Sunday, 29 Nov 2020
Temukan Kami di :
Kriminal

Melawan Saat Ditangkap, Polisi Tembak Kompolotan Begal Sadis hingga Tewas

Dewi Sari - 26/02/2020 17:26

Beritacenter.COM - Tim Jatanras Polrestabes Surabaya menembak komplotan begal sadis yang sering melakukan aksinya di wilayah Jawa Timur. Ketinganya ditembak lantaran melawan petugas saat ditangkap.

Ketiga pelaku tewas setelah dihadiahi timah panas oleh petugas hingga menembus tubuh begal tersebut. Ketiga mayat itu dibawa ke RSU dr Soetomo.

Kasat Reskrim Polrestabes Surabaya AKBP Sudamiran mengatakan, ketiga pelaku yang merupakan warga Malang.

"Ketiga pelaku merupakan spesialis pencurian sepeda motor lintas daerah," kata Kasat Reskrim, Rabu (26/2/2020).

Ketiga pelaku ingin melakukan aksinya mencuri sepeda motor di wilayah Kota Malang dan Kota Surabaya.

Terbongkarnya ketiga pelaku berawal dari polisi menangkap penadah motor hasil curian di wilayah Madura. Dari penangkapan penadah, polisi mendapatkan tiga identitas pelaku pencurian sepeda motor.

"Lalu kami mencari tahu identitas dan mencari keberadaan pelaku," jelas Sudamiran.

Sudamiran mengatakan pelaku berada di wilayah Kota Surabaya. Pelaku diduga berada di daerah Kedung Baruk Kecamatan Rungkut.

Tidak ingin kecolongan, polisi langsung bergegas melakukan pengejaran terhadap pelaku dengan menggunakan mobil engan plat nomor N yang diduga adalah rombongan ketiga pelaku.

"Kami lantas menghentikan mobil hitam tersebut. Seorang sopir keluar dengan menunjukkan senjata api dan 2 orang tersangka lain keluar membawa golok," ungkap Sudamiran.
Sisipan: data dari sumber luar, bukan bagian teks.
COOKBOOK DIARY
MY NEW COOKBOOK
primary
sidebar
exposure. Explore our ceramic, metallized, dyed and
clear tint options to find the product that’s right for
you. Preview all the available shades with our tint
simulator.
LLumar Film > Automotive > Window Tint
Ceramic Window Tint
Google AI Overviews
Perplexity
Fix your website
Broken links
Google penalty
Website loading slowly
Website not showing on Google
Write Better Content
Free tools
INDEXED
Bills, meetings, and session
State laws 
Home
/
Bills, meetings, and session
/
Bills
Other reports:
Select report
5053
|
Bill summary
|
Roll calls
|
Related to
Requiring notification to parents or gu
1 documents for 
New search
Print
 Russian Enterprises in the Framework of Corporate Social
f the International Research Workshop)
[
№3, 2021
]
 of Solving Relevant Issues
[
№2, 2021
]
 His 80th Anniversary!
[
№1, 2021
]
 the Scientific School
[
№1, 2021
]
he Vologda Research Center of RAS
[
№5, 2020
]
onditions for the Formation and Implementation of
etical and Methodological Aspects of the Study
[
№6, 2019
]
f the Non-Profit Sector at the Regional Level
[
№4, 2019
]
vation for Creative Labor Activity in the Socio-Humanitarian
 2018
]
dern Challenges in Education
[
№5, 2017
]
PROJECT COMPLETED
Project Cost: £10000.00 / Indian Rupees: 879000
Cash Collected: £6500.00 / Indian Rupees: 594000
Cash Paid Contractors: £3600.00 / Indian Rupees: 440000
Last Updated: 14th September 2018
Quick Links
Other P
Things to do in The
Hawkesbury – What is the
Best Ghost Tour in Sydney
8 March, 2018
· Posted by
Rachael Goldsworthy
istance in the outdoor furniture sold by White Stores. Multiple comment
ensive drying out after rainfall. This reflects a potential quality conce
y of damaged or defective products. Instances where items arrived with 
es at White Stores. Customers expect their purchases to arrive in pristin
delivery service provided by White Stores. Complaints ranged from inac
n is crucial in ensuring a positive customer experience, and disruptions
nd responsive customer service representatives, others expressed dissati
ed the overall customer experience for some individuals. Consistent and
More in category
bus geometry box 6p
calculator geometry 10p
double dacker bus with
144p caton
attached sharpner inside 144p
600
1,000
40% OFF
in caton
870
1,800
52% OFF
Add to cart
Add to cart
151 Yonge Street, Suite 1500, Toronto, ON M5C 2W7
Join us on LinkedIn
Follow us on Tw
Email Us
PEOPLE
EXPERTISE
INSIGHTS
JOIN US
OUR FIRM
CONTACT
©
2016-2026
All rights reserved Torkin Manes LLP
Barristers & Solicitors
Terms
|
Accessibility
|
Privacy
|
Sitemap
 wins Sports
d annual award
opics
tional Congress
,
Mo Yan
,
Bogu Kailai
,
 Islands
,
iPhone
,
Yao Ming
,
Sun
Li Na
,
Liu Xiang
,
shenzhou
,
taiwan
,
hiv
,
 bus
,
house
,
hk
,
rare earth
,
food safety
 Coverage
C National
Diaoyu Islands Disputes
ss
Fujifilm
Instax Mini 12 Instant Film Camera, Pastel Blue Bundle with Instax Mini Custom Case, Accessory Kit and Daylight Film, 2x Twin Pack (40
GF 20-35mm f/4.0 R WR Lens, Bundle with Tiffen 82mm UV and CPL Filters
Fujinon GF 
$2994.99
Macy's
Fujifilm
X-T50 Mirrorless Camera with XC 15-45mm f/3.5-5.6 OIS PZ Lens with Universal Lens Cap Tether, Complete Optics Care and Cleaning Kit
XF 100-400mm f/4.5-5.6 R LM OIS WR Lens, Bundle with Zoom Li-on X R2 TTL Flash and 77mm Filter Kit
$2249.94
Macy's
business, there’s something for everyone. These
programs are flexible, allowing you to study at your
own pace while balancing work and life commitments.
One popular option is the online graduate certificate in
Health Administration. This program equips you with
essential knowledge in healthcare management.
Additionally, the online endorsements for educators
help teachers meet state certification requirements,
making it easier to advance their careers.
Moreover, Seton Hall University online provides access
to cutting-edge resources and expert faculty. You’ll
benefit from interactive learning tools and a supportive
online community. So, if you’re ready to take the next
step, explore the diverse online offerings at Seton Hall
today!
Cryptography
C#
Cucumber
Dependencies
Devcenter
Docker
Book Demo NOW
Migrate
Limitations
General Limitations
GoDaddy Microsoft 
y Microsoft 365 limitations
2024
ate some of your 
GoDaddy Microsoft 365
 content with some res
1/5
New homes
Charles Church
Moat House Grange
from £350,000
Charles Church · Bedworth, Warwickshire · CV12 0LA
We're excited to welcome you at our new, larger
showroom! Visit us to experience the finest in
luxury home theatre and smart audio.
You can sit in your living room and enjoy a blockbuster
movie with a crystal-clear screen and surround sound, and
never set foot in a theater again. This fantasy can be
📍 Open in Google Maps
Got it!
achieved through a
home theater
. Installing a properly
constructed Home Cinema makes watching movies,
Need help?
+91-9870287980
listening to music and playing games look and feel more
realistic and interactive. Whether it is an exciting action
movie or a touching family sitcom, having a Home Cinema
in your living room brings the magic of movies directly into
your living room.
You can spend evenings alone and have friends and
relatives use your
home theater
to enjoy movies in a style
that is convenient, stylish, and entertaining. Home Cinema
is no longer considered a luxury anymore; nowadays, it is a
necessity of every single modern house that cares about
Lantaran mengeluarkan senjata api, petugas pun langsung melakukan tembakan peringatan. Namun, pelaku justru melakukan perlawanan. Setelah itu pelaku ditembak oleh petugas dan ketiganya tertembak dan meninggal dunia saat perjalanan ke rumah sakit.

"Usai dilakukan tembakan berulang kali, petugas melihat pelaku sudah terkapar. Selanjutnya petugas memeriksa kendaraan. Menurut hitungan bekas lubang tembakan di mobil, setidaknya ada 12 titik lubang bekas tembusan peluru di kaca dan body mobil," urai Sudamiran.

Dari tangan pelaku, polisi mengamankan barang bukti senjata airsoft gun, dua senjata tajam, lima kunci T yang dipakai mencuri dan sepeda motor. Sementara saat ditanya identitas dari tiga tersangka, yang membawa identitas hanyalah Bambang (30) asal Malang.

"Bambang juga merupakan residivis pembunuhan yang belum lama bebas dari penjara," pungkas Sudamiran.